Another vital step is comprehending what needs are not being expressed and met. Learning how to communicate them and allow others to be a part of their fulfillment is integral to having more secure, nurturing relationships.
Again, since this is new territory for a person with an avoidant attachment style, it can provoke anxiety and have a person turn to the more familiar patterns of running away from intimacy. Hence, a therapist who is experienced can help you with this journey with minimal hurt and resistance.
Healing is possible
Although it might be hard to see at first, having someone you can rely on and share intimacy with is fulfilling. No matter where you started, you can develop a secure attachment through various paths.
If a person wants to change, the anxious-avoidant relationship can develop and grow into a secure one.
Although early childhood experiences are formative, they don’t have to define you forever. You can choose to make sense of them in a way that springs you towards secure attachment.
Therapy helps you create a narrative that can integrate those early childhood experiences, so they don’t influence your present the same way as before.

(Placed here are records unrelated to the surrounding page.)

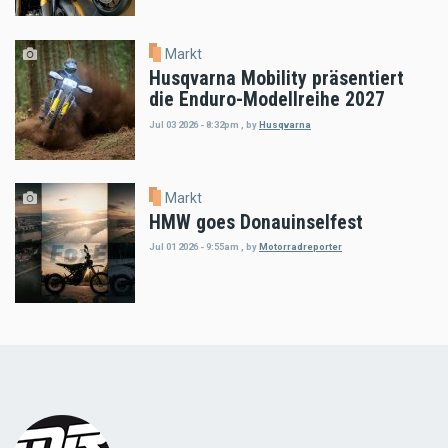
Markt
Husqvarna Mobility präsentiert
die Enduro-Modellreihe 2027
Jul 03 2026 - 8:32pm
,
by
Husqvarna
Markt
HMW goes Donauinselfest
Jul 01 2026 - 9:55am
,
by
Motorradreporter
Load
More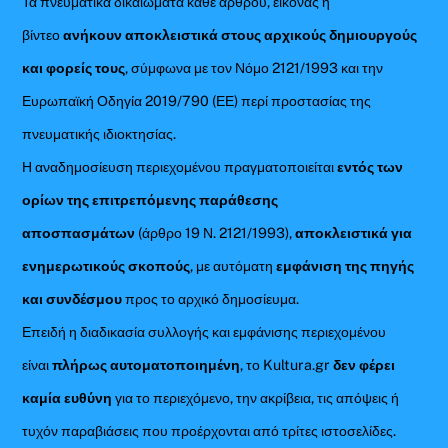
Τα πνευματικά δικαιώματα κάθε άρθρου, εικόνας ή
βίντεο
ανήκουν αποκλειστικά στους αρχικούς δημιουργούς
και φορείς τους
, σύμφωνα με τον Νόμο 2121/1993 και την
Ευρωπαϊκή Οδηγία 2019/790 (ΕΕ) περί προστασίας της
πνευματικής ιδιοκτησίας.
Η αναδημοσίευση περιεχομένου πραγματοποιείται
εντός των
ορίων της επιτρεπόμενης παράθεσης
αποσπασμάτων
(άρθρο 19 Ν. 2121/1993),
αποκλειστικά για
ενημερωτικούς σκοπούς
, με αυτόματη
εμφάνιση της πηγής
και συνδέσμου
προς το αρχικό δημοσίευμα.
Επειδή η διαδικασία συλλογής και εμφάνισης περιεχομένου
είναι
πλήρως αυτοματοποιημένη
, το Kultura.gr
δεν φέρει
καμία ευθύνη
για το περιεχόμενο, την ακρίβεια, τις απόψεις ή
τυχόν παραβιάσεις που προέρχονται από τρίτες ιστοσελίδες.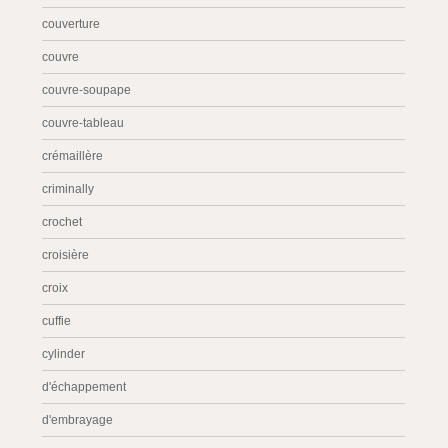
couverture
couvre
couvre-soupape
couvre-tableau
crémaillère
criminally
crochet
croisière
croix
cuffie
cylinder
d'échappement
d'embrayage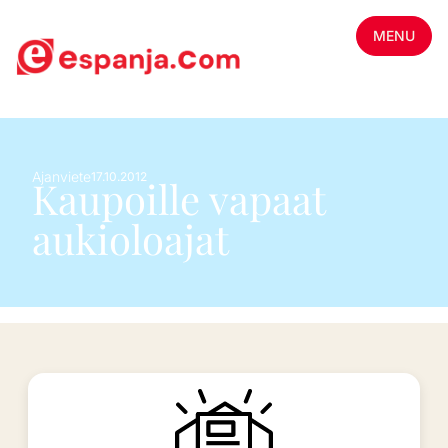
MENU
Ajanviete
17.10.2012
Kaupoille vapaat
aukioloajat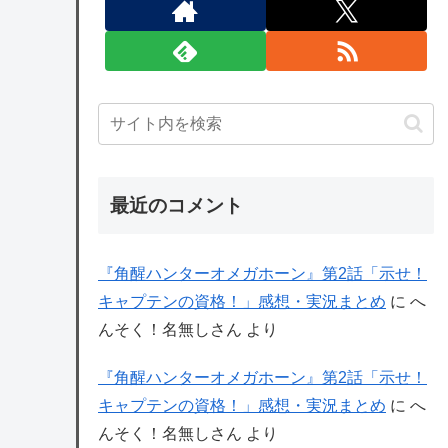
最近のコメント
『角醒ハンターオメガホーン』第2話「示せ！
キャプテンの資格！」感想・実況まとめ
に
へ
んそく！名無しさん
より
『角醒ハンターオメガホーン』第2話「示せ！
キャプテンの資格！」感想・実況まとめ
に
へ
んそく！名無しさん
より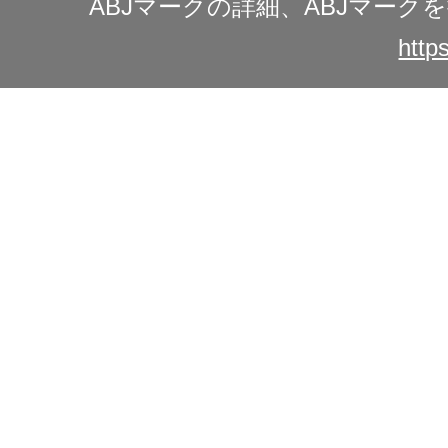
ABJマークの詳細、ABJマー
https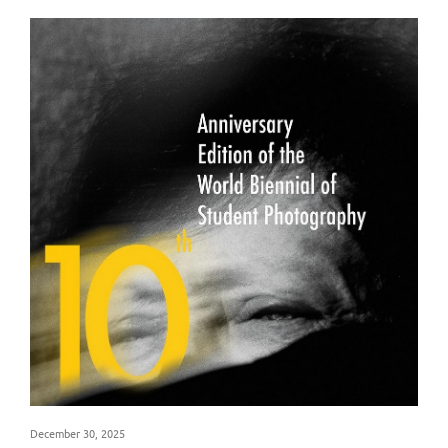
December 30, 2025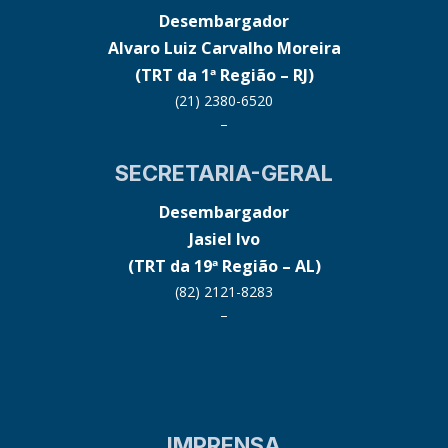
Desembargador
Alvaro Luiz Carvalho Moreira
(TRT da 1ª Região – RJ)
(21) 2380-6520
–
SECRETARIA-GERAL
Desembargador
Jasiel Ivo
(TRT da 19ª Região – AL)
(82) 2121-8283
–
IMPRENSA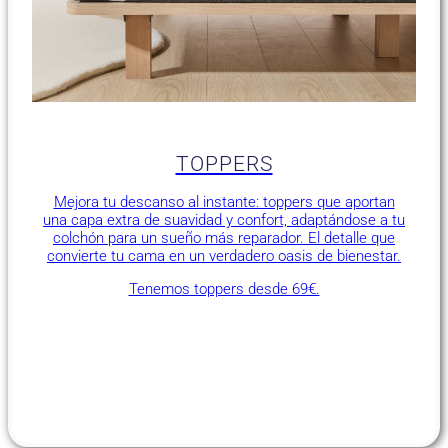
TOPPERS
Mejora tu descanso al instante: toppers que aportan
una capa extra de suavidad y confort, adaptándose a tu
colchón para un sueño más reparador. El detalle que
convierte tu cama en un verdadero oasis de bienestar.
Tenemos toppers desde 69€.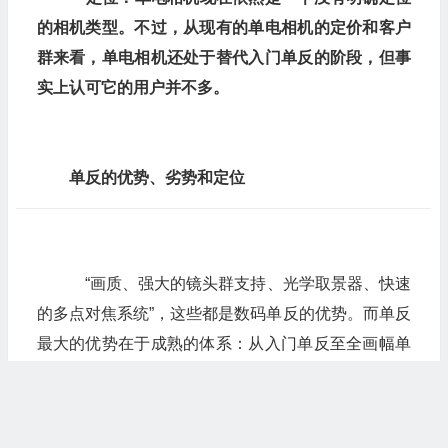
的相机类型。不过，从现有的单电相机的定价和客户
群来看，单电相机还处于替代入门单反的阶段，但事
实上认可它的用户并不多。
单反的优势、劣势和定位
“画质、强大的镜头群支持、光学取景器、快速
的多点对焦系统”，这些都是数码单反的优势。而单反
最大的优势在于成熟的体系：从入门单反至全画幅单
反，可以满足各种阶层的摄影用户。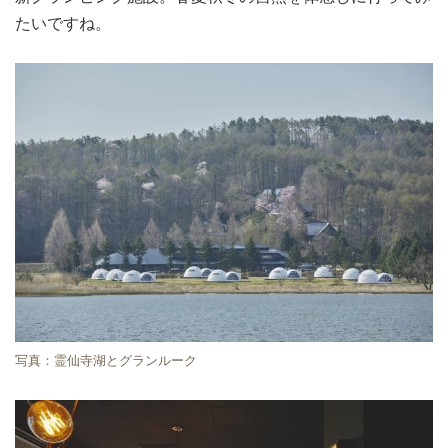
たいですね。
写真：霊仙寺湖とグランルーク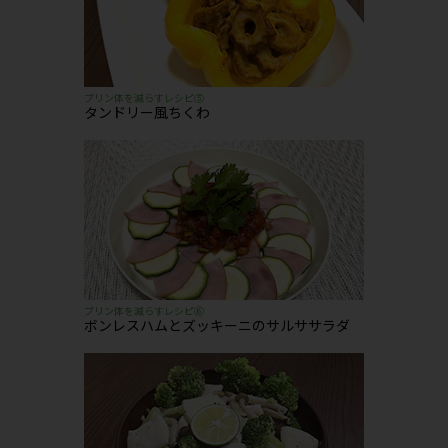
プリン体を減らすレシピ⑤
タンドリー風ちくわ
プリン体を減らすレシピ⑥
ボンレスハムとズッキーニのサルササラダ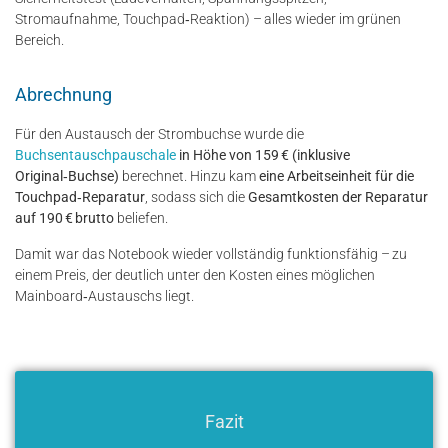
Stromaufnahme, Touchpad‑Reaktion) – alles wieder im grünen
Bereich.
Abrechnung
Für den Austausch der Strombuchse wurde die
Buchsentauschpauschale
in Höhe von 159 € (inklusive
Original‑Buchse)
berechnet. Hinzu kam
eine Arbeitseinheit für die
Touchpad‑Reparatur
, sodass sich die
Gesamtkosten der Reparatur
auf 190 € brutto
beliefen.
Damit war das Notebook wieder vollständig funktionsfähig – zu
einem Preis, der deutlich unter den Kosten eines möglichen
Mainboard‑Austauschs liegt.
Fazit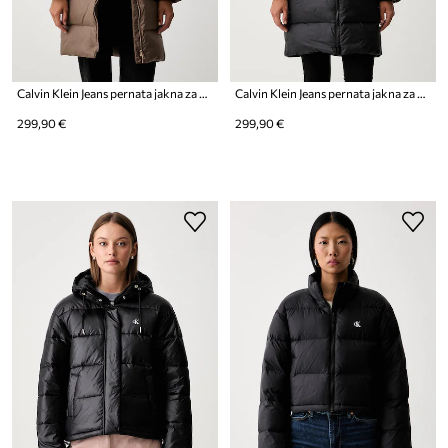
Calvin Klein Jeans pernata jakna za žene
Calvin Klein Jeans pernata jakna za žene
299,90 €
299,90 €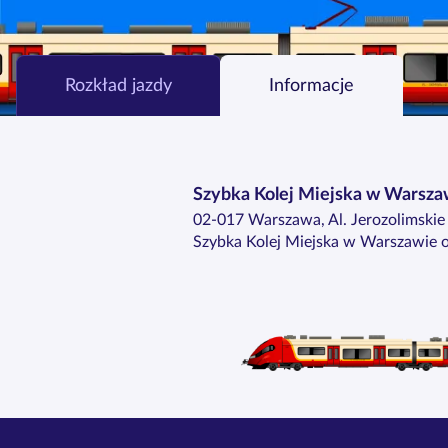
Rozkład jazdy
Informacje
Szybka Kolej Miejska w Warsza
02-017 Warszawa, Al. Jerozolimski
Szybka Kolej Miejska w Warszawie o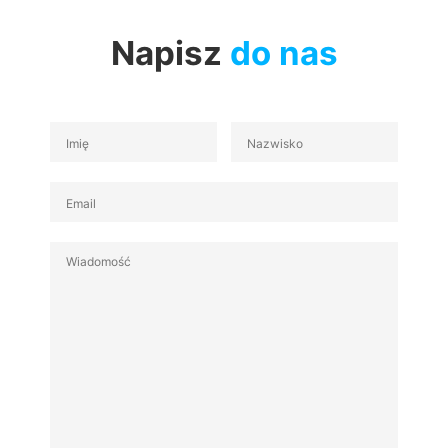
Napisz
do nas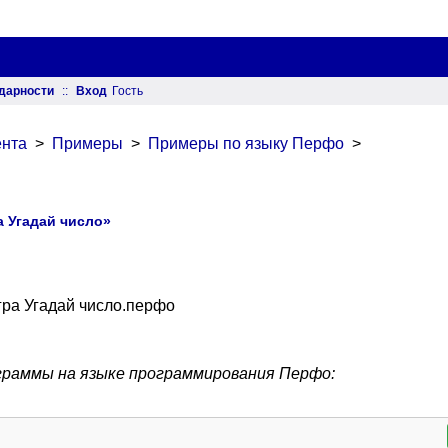
дарности
::
Вход
Гость
нта
>
Примеры
>
Примеры по языку Перфо
>
 Угадай число»
гра Угадай число.перфо
граммы на языке программирования Перфо: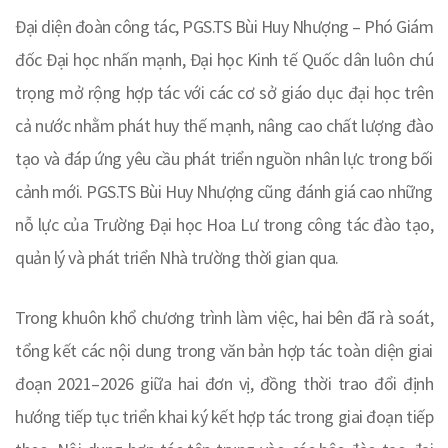
Đại diện đoàn công tác, PGS.TS Bùi Huy Nhượng – Phó Giám
đốc Đại học nhấn mạnh, Đại học Kinh tế Quốc dân luôn chú
trọng mở rộng hợp tác với các cơ sở giáo dục đại học trên
cả nước nhằm phát huy thế mạnh, nâng cao chất lượng đào
tạo và đáp ứng yêu cầu phát triển nguồn nhân lực trong bối
cảnh mới. PGS.TS Bùi Huy Nhượng cũng đánh giá cao những
nỗ lực của Trường Đại học Hoa Lư trong công tác đào tạo,
quản lý và phát triển Nhà trường thời gian qua.
Trong khuôn khổ chương trình làm việc, hai bên đã rà soát,
tổng kết các nội dung trong văn bản hợp tác toàn diện giai
đoạn 2021–2026 giữa hai đơn vị, đồng thời trao đổi định
hướng tiếp tục triển khai ký kết hợp tác trong giai đoạn tiếp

Therapy offers a safe place to explore the past and create a new perspective on ourselves, our history, and future relationships.
Along with therapy, a relationship with someone who has a secure attachment style can help a person heal and change.
Such an emotionally corrective relationship can illustrate that significant others can be reliable, caring, and attentive to your needs. This can lead to trusting and relying more on others and ultimately healthier, more rewarding relationships.